Bisa jadi kebisaan ini menjadi penyebab aku kurang menyukai minuman ringan yang jenisnya banyak sekali saat ini. Meskipun ada merk terkenal yang membuat kunyit asam dalam kemasan kotak.

Jaman makin berkembang. Di daerahpun, mbok penjual jamu tak lagi menggendong tenggok jamunya. Mereka mulai berjualan dengan mengayuh sepeda. Dirasa merepotkan, jarik – kain – yang dikenakannyapun berubah. Celana panjang digunakan menemani pakaiannya.

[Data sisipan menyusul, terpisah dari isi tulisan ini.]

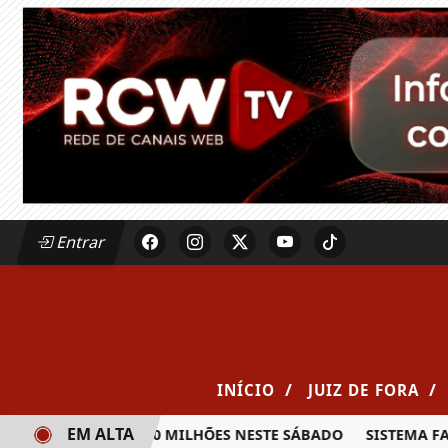
Entrar
/
/
INÍCIO
JUIZ DE FORA
EM ALTA
RÊMIO DE R$ 20 MILHÕES NESTE SÁBADO
SISTEMA FAEMG S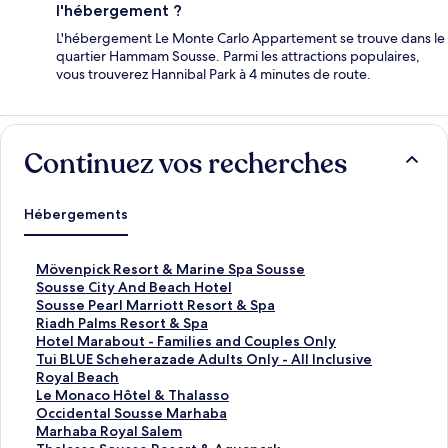
l'hébergement ?
L'hébergement Le Monte Carlo Appartement se trouve dans le
quartier Hammam Sousse. Parmi les attractions populaires,
vous trouverez Hannibal Park à 4 minutes de route.
Continuez vos recherches
Hébergements
L
Mövenpick Resort & Marine Spa Sousse
i
L
Sousse City And Beach Hotel
e
i
L
Sousse Pearl Marriott Resort & Spa
n
e
i
L
Riadh Palms Resort & Spa
o
n
e
i
L
Hotel Marabout - Families and Couples Only
u
o
n
e
i
L
Tui BLUE Scheherazade Adults Only - All Inclusive
v
u
o
n
e
i
L
Royal Beach
r
v
u
o
n
e
i
L
Le Monaco Hôtel & Thalasso
a
r
v
u
o
n
e
i
L
Occidental Sousse Marhaba
n
a
r
v
u
o
n
e
i
L
Marhaba Royal Salem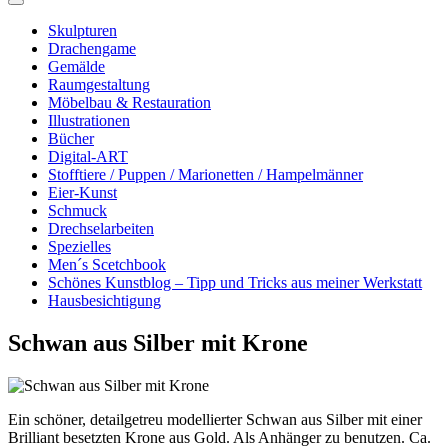
Skulpturen
Drachengame
Gemälde
Raumgestaltung
Möbelbau & Restauration
Illustrationen
Bücher
Digital-ART
Stofftiere / Puppen / Marionetten / Hampelmänner
Eier-Kunst
Schmuck
Drechselarbeiten
Spezielles
Men´s Scetchbook
Schönes Kunstblog – Tipp und Tricks aus meiner Werkstatt
Hausbesichtigung
Schwan aus Silber mit Krone
Ein schöner, detailgetreu modellierter Schwan aus Silber mit einer
Brilliant besetzten Krone aus Gold. Als Anhänger zu benutzen. Ca.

Pertimbangan kepraktisan menjadi pilihannya. Tak lagi bakul atau tenggok yang digunakan untuk menempatkan botol-botol jamunya. Perlengkapannya sudah disesuaikan dengan sepeda.

Botol-botol kaca tempat jamu juga punya pilihan baru agar lebih ringan. Botol dari plastik yang bentuknya seperti botol kaca muncul juga. Pemandangan penjual jamu dengan tenggok-pun semakin langka. Mbok jamu yang tua-tuapun makin berkurang, berubah jadi Mbak jamu yang masih muda-muda.

Berkurangnya penjual jamu di perkotaan, membuat generasi dibawahku agak asing dengan jamu. Untunglah, ada beberapa anak muda yang prihatin, takut budaya minum jamu ini hilang. Mereka membuat tempat minum jamu yang cozy. Diharapkan anak muda mampir dan kembali mengenal jejamuan.

Di Jakarta, kini dapat ditemui tempat minum jamu yang didesain cantik dan nyaman serupa tempat minum kopi yang menjamur belakangan ini. Jamupun tak lagi hanya berupa beras kencur atau kunyit asam biasa saja.

Jamu fussion-pun muncul. Ada pilihan jamu saring atau tubruk. Jamu saring tak terlalu pekat, sedang jamu tubruk lebih kental dari jamu saring. Bisa jadi ini disetarakan dengan penyanjian kopi espresso. One shoot atau two shoot (doppio).

Disajikan juga dalam gelas-gelas cantik seperti minuman-minuman non-jamu lainnya. Banyak pilihan bagi pemula minum jamu. Dengan tak mengurangi khasiatnya, jamu bisa dicampur dengan lemon dan madu.

Bila masih kurang suka, bisa memilih dicampur yoghurt atau ice cream. Atau yang dicampur dengan susu, creamer atau santan?. Atau soda? Ada. tinggal pilih saja mana yang sesuai selera. Dingin atau panas, itu juga tersedia. Harganyapun masih terjangkau, meski sudah berada di café jamu.

Jadi, jamu sekarang bisa dinikmati generasi milenial dengan berbagai variasi yang nikmat. Memang tak lagi sama sama dengan buatan eyangku dulu. Variasi jamu modern juga nikmat dan sehat. Tradisional atau modern, tetap memberi efek baik bagi kesehatan. Yang pasti, ini suatu bentuk melestarikan tradisi berharga.

Mari mampir, kujamu kamu dengan nikmatnya ramuan jamu. Badan bugar, pikiran pun jadi segar.